L’image assume alors deux fonctions: celles d’établir l’utopie (dans le sens de renverser le rapport de force) et de dénoncer le présent. Et si la dénonciation passe par la matière documentaire via la tension crée avec les autres matières documentaires du film (ou même avec le contexte historique du film), une forme de fiction est établie par cette isolation des fragments, cette première apparition de la bourgeoisie sous la forme de clowns. On les découpe comme on découpe les plans *shlak shlak* les voilà à cause de deux coups de ciseaux moqués par la propre existence qu’ils ont vécus à un instant T. Ce pouvoir sur le signifié via l’isolation de son image, que le bourgeois voudrait toujours « contrôlée », c’est déjà une forme de pouvoir pris sur lui. Mais voilà qu’un autre corps pénètre cet espace, une remise en question directe s’opère. En effet la femme à la valise que vous pouvez voir sur le plan ci-dessus est un personnage fictif, une prostituée qui dépouille les bourgeois. Un personnage de fiction, déjà une altérité par rapport au réel qui fait régner sa loi. Une altérité évoluant dans son cadre à lui, qui interagit avec ce réel dystopique. Ici la dichotomie fiction/documentaire prend un sens particulièrement révolutionnaire: celui de s’organiser dans la réalité bourgeoise, de construire sa propre réalité autonome dans ses dents, tout en n’oubliant pas qu’au final, dans le monde concret, tout reste encore à faire. Pourquoi ? C’est à ce pourquoi que l’espace documentaire du film se confronte. En véritable scène critique, on questionne une matière et on ouvre des brèches à l’intérieur. Le reste nous appartient.

3. Flamme de mon amour

Flamme de mon amour (1949) – Shochiku, réalisé par Kenji Mizoguchi

Le burlesque est l’un des premiers cinéma à avoir compris l’ambivalence du medium concernant les questions d’identification/distanciation. Alors qu’il décrit souvent des personnages avec une condition ou un caractère social (le clochard, le policier, l’étudiant) précis dont les exagérations peu nuancées permettent une collision et une dérision comique, il en fait surtout des objets étudiés d’un point de vu omniscient -celui du spectateur- ce qui permet de visualiser dans toutes ses étapes la situation comique dans ce qu’elle a de purement matérielle (c’est à dire au niveau de l’interaction physique). En cela le burlesque met une distance entre le spectateur et ses personnages, évidemment non naturalistes et avec qui visiblement il ne partageait pas grand chose de particulier. Pourtant une identification particulière reste accrochée à son dispositif, qui ne s’occupe plus des manifestations d’esprits, mais de tout un panel de relations matérielles qu’entretiennent ces humains entre eux ou avec leur environnement. C’est l’identification directe à des actes subis (ou qui menacent de s’accomplir) qui constitue toute l’émotion burlesque, qu’il s’agisse d’une simple chute possible (Safety Last !) ou de la répétition absurde et aliénante de la tache de l’ouvrier (Modern Times).
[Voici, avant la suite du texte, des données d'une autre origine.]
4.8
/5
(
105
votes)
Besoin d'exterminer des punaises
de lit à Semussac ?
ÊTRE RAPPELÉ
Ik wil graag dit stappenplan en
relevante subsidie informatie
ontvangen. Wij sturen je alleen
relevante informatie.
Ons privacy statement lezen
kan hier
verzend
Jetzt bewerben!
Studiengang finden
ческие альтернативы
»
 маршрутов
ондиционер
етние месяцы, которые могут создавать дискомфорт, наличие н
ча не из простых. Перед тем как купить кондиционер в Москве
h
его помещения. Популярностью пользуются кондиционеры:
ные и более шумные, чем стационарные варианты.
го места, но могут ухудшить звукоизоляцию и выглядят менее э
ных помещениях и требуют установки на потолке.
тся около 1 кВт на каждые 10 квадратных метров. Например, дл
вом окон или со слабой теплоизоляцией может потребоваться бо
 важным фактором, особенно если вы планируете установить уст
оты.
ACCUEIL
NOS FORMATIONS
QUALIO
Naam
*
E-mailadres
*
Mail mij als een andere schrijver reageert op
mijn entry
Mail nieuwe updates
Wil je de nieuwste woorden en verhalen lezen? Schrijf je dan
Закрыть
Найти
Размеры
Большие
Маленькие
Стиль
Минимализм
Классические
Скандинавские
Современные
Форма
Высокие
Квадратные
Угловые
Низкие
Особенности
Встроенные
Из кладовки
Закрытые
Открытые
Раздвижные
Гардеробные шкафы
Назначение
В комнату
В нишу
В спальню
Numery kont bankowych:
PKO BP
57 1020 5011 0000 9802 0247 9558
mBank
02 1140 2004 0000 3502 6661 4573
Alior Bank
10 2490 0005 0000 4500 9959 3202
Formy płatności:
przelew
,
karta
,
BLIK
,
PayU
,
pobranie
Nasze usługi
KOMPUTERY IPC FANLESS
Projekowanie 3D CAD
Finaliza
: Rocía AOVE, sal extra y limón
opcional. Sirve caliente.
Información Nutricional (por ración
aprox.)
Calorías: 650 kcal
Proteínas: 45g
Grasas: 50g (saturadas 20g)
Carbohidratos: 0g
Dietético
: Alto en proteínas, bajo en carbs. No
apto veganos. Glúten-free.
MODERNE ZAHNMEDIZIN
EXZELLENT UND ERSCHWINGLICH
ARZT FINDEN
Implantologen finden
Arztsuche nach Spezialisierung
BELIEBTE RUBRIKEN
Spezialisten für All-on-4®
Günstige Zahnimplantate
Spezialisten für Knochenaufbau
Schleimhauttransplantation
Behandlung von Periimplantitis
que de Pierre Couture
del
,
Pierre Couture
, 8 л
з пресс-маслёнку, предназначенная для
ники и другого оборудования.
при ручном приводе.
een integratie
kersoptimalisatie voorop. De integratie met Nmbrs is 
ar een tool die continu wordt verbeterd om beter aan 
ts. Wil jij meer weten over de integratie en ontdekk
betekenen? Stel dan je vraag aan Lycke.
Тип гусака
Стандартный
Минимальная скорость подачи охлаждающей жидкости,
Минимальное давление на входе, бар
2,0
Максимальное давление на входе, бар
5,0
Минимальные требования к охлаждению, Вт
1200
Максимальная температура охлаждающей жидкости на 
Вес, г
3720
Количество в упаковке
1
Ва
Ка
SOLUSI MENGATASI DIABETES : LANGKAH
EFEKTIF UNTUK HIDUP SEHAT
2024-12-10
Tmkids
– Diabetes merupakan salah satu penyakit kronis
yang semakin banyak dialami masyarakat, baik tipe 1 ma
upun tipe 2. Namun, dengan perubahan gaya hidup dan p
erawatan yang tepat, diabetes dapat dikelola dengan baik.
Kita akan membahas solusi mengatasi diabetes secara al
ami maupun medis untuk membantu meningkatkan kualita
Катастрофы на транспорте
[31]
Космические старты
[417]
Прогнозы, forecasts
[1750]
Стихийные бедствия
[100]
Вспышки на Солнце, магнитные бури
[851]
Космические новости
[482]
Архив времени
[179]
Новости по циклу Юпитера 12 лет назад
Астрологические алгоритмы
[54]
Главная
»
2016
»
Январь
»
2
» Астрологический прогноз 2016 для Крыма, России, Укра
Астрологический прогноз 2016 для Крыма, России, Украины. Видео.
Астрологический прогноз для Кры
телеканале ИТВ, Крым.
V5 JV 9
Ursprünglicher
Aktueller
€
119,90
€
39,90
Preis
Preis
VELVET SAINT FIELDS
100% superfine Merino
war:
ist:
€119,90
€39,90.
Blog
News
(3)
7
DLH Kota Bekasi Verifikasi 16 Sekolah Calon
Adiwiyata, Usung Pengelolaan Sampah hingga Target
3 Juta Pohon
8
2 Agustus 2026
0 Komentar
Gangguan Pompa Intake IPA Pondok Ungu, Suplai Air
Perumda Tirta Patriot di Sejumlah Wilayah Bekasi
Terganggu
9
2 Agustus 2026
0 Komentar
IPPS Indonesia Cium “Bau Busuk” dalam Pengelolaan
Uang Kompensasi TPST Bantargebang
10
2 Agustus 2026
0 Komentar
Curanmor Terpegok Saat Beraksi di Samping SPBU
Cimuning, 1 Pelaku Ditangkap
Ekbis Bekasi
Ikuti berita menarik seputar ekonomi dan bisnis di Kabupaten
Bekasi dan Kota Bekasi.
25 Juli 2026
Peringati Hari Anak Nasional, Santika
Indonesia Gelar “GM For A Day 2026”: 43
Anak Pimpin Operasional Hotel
La séquences de Flamme de mon amour présente la torture sans merci de jeunes ouvrières venues de la campagne et vendues par leur parents excessivement pauvres à ce qui se révèlera plus tard être pour elles des bourreaux. La science du plan large long en mesure chaque tenant et aboutissants matériels: la femme pendue par les pieds et battue à coup de gourdin l’est complètement du début du coup à la fin de ce dernier. Alors qu’on ne connait cette femme, et qu’au sol git totalement méconnaissable celle que nous avons pu voir au début du film, l’identification du spectateur à une condition matérielle s’opère directement. Aucune prise d’otage de celui-ci au même titre que ce dernier n’est jamais forcé de rire lors d’une chute de Chaplin. On n’aurait pas pu montrer plus simplement la destruction de corps, et la méconnaissance des individualités permet de créer deux groupes humains, chacun lié en son sein par sa condition: les femmes sont torturées et les hommes torturent. La considération faite par la scène du seul corps violé semble répondre de loin à cette idée soulevée par Theodor W Adorno d’un mépris du corps en faveur de l’idéalisme qui mène aux violences les plus innommables: « Adorno dit de la métaphysique et de la culture qu’elles ont refoulé le corps, dénié toute valeur au sensible, à la misérable existence physique. Tout ce processus de refoulement de la corporéité culmine selon Adorno dans les camps, où les corps sont brûlés jusqu’à l’os et où les individus partent littéralement en fumée. Tragiquement, la réalisation du Savoir Absolu a bien eu lieu lors de la Seconde Guerre Mondiale : l’anéantissement forcené des corps dans les camps doit être lu selon le philosophe de Francfort comme le triomphe éclatant de l’idéalisme, ou de l’esprit sur la matière »2, paraphrasait Lucie Wezel.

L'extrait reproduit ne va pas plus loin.